*THE TASK*. Show every line of the data where the word "Montgomery" can be found.
*** SUPPLIED RECORDS Section Begins ***
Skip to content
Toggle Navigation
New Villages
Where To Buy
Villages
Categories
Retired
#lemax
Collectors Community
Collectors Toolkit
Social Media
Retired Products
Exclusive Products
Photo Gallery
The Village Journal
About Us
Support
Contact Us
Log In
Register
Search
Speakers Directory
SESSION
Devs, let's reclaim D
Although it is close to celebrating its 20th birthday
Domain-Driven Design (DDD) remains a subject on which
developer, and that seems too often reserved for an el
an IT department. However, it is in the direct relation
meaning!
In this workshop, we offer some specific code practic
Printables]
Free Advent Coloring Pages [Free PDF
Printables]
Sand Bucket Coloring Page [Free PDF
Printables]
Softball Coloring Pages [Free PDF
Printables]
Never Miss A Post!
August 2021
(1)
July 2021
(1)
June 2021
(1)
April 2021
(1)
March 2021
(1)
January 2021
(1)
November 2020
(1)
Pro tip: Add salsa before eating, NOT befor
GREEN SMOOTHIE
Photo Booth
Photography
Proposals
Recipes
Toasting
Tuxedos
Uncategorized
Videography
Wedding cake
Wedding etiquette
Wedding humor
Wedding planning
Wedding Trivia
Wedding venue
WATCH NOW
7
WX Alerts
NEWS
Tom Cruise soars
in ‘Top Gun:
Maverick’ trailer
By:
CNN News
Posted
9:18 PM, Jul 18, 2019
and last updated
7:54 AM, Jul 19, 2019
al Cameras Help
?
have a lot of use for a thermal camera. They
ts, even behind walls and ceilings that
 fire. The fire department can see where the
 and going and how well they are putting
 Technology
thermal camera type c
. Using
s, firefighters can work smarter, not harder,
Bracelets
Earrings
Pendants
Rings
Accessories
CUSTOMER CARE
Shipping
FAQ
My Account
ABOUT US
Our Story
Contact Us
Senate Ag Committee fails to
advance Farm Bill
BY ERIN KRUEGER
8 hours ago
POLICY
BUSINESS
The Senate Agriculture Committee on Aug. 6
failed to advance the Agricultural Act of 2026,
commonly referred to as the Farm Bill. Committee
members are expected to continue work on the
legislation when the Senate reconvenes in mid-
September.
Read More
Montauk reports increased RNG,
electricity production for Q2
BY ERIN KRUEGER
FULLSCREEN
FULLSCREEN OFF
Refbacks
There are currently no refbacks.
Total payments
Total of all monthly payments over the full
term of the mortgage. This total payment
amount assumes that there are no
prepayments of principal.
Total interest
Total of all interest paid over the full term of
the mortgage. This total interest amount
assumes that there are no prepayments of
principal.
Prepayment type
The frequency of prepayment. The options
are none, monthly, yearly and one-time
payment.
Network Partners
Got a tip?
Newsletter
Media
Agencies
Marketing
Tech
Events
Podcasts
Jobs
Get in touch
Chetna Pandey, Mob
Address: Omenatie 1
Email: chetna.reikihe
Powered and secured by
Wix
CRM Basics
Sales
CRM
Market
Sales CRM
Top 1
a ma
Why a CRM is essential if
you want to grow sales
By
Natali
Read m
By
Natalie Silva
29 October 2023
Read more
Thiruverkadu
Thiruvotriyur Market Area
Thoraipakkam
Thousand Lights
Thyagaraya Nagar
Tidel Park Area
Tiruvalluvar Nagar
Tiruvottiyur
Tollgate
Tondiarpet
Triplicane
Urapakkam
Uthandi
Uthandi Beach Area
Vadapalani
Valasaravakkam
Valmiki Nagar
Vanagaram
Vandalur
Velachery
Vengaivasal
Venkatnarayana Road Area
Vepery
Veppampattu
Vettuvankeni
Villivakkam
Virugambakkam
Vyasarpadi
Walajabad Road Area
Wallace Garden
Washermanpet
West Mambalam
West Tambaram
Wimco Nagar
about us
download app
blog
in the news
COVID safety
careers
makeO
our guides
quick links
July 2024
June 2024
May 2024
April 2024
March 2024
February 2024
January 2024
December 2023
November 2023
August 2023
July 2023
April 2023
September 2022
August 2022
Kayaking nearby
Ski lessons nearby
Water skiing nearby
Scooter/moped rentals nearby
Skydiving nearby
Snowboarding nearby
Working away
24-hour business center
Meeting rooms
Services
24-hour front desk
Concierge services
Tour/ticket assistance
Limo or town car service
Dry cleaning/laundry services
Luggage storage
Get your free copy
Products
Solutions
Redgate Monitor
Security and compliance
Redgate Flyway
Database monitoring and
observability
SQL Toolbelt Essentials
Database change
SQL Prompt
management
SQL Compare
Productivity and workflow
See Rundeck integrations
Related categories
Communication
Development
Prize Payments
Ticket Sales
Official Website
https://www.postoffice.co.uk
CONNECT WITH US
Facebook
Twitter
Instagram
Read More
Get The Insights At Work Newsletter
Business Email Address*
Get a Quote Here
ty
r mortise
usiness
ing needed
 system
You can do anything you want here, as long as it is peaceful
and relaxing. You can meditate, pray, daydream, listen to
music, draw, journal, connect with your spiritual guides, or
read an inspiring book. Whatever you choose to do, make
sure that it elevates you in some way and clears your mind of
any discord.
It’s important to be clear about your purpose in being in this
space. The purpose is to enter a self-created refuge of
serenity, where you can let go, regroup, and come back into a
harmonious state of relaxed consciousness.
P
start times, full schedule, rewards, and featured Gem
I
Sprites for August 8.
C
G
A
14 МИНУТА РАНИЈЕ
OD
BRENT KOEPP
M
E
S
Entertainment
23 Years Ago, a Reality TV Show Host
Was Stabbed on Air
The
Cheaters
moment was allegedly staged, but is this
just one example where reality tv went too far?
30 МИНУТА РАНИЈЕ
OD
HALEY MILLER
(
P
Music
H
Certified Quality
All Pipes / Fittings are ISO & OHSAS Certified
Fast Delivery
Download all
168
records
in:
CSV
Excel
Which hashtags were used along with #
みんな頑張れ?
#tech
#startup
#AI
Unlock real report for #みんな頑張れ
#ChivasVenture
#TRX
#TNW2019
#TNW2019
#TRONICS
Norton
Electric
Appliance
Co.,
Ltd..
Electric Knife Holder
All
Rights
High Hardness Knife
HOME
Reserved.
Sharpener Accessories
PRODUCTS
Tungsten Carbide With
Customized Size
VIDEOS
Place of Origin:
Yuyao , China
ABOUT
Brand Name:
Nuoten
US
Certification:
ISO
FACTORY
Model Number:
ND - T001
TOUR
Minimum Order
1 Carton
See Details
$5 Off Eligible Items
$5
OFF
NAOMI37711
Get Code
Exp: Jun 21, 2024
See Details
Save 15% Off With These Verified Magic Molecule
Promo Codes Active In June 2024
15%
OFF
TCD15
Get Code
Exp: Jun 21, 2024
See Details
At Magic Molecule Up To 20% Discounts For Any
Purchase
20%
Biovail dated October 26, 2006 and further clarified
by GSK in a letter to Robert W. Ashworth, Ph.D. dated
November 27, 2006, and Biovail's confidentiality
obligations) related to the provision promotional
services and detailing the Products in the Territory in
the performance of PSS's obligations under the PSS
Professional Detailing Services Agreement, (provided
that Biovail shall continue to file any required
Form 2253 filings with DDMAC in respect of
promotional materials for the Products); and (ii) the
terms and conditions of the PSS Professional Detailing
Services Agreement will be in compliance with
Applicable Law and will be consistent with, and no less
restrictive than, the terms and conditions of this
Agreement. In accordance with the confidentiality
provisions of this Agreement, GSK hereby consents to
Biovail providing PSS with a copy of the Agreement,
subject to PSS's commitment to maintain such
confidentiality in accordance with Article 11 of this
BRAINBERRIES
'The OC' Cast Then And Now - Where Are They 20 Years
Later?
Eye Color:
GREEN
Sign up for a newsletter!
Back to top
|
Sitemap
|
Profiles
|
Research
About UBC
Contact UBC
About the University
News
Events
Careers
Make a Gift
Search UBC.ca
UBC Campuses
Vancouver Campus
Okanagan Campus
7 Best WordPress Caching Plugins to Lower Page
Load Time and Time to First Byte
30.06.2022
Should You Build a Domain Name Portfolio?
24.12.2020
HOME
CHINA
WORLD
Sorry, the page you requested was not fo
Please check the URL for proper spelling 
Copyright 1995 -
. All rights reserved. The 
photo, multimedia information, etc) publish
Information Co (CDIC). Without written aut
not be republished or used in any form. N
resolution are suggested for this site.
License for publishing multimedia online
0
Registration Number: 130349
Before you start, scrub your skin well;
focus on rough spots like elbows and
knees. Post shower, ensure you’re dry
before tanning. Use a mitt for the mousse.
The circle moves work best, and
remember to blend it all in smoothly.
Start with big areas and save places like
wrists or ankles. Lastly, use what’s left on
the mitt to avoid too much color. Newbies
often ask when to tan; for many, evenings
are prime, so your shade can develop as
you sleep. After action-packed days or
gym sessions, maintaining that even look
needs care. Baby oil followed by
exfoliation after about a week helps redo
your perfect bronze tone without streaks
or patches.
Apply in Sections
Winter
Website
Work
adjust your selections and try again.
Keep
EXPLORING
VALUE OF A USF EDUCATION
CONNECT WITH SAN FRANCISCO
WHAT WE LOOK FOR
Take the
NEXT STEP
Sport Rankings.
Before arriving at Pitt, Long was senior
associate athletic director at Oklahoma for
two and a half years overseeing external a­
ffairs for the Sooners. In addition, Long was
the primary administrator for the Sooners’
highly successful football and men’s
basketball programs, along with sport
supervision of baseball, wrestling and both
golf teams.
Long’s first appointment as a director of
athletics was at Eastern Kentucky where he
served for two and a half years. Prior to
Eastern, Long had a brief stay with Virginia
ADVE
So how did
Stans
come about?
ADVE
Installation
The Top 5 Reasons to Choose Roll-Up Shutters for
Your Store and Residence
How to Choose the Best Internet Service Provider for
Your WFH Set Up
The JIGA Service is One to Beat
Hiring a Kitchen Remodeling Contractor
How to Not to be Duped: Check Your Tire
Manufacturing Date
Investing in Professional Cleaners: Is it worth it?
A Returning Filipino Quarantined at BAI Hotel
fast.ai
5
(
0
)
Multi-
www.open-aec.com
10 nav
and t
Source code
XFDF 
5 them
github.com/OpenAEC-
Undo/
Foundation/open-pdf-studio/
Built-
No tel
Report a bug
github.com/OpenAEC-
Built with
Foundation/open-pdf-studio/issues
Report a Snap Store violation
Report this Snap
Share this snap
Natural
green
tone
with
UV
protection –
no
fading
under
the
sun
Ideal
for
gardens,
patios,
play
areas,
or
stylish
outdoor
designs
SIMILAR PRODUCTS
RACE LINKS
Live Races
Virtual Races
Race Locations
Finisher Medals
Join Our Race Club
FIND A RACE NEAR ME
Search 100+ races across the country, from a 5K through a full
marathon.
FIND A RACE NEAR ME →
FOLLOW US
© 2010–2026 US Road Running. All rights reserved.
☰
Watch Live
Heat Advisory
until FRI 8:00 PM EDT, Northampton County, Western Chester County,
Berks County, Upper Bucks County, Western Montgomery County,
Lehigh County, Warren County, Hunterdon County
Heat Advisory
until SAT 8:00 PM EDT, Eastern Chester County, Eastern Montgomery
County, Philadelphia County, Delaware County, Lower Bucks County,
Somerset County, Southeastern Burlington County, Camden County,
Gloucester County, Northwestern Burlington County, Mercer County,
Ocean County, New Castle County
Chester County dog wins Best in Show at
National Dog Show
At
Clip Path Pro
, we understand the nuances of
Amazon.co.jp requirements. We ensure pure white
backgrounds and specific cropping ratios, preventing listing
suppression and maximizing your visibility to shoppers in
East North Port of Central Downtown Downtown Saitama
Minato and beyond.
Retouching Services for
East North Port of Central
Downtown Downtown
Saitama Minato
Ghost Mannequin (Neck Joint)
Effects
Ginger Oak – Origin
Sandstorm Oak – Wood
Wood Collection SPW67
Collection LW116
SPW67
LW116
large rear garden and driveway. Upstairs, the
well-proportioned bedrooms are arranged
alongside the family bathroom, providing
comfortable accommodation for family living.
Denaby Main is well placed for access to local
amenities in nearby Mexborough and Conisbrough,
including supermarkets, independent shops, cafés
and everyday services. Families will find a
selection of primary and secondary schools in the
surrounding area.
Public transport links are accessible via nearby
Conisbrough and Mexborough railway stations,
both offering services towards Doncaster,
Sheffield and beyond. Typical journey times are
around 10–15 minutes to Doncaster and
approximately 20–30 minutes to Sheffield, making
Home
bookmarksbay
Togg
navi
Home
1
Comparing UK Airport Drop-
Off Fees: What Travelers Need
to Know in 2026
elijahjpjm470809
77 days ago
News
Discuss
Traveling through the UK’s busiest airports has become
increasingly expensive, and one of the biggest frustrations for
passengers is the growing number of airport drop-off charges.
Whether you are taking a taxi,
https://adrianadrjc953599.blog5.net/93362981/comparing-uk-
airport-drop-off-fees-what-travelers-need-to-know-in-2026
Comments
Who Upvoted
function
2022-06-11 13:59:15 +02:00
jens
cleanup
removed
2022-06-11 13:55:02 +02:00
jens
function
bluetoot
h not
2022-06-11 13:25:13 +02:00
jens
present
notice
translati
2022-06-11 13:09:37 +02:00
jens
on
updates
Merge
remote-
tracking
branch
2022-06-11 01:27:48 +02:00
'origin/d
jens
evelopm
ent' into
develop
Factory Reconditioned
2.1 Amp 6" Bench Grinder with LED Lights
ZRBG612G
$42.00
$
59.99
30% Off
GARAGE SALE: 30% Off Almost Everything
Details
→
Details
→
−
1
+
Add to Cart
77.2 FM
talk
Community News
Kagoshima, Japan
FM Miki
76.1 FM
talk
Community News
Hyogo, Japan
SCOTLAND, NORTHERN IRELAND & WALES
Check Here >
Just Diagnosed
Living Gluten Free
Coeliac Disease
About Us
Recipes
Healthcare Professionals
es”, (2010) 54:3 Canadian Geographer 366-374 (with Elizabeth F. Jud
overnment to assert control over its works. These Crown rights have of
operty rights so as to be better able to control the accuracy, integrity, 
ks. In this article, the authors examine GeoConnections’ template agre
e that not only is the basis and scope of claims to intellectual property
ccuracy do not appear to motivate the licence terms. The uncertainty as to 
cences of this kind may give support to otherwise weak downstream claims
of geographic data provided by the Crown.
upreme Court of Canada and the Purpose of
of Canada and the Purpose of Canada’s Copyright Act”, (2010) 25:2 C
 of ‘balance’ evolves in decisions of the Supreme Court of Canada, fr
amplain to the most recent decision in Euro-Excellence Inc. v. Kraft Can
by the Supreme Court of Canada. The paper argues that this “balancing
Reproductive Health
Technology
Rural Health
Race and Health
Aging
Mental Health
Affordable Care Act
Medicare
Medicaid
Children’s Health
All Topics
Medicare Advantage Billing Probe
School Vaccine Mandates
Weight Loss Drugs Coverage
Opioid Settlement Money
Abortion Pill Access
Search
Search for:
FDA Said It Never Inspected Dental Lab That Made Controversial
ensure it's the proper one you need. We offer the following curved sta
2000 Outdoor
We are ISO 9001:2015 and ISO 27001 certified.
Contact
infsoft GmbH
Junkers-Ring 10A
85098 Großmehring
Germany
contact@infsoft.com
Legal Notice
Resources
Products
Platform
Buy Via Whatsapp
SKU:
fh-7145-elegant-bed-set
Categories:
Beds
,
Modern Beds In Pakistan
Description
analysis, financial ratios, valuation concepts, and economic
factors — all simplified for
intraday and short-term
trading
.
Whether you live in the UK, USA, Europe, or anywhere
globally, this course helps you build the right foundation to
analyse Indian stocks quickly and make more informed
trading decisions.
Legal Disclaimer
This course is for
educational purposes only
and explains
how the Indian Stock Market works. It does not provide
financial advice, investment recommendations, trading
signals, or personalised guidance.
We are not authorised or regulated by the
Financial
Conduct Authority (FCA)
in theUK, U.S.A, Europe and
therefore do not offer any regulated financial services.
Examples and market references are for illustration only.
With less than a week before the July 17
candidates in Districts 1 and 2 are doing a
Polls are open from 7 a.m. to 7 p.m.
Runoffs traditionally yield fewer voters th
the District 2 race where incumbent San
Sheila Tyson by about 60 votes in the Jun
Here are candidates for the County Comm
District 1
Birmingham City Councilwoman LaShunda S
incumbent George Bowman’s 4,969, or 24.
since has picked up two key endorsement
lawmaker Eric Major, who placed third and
*** SUPPLIED RECORDS Section Ends ***
*RESPONSE TO THIS EXERCISE*.
Berks County, Upper Bucks County, Western Montgomery County,
until SAT 8:00 PM EDT, Eastern Chester County, Eastern Montgomery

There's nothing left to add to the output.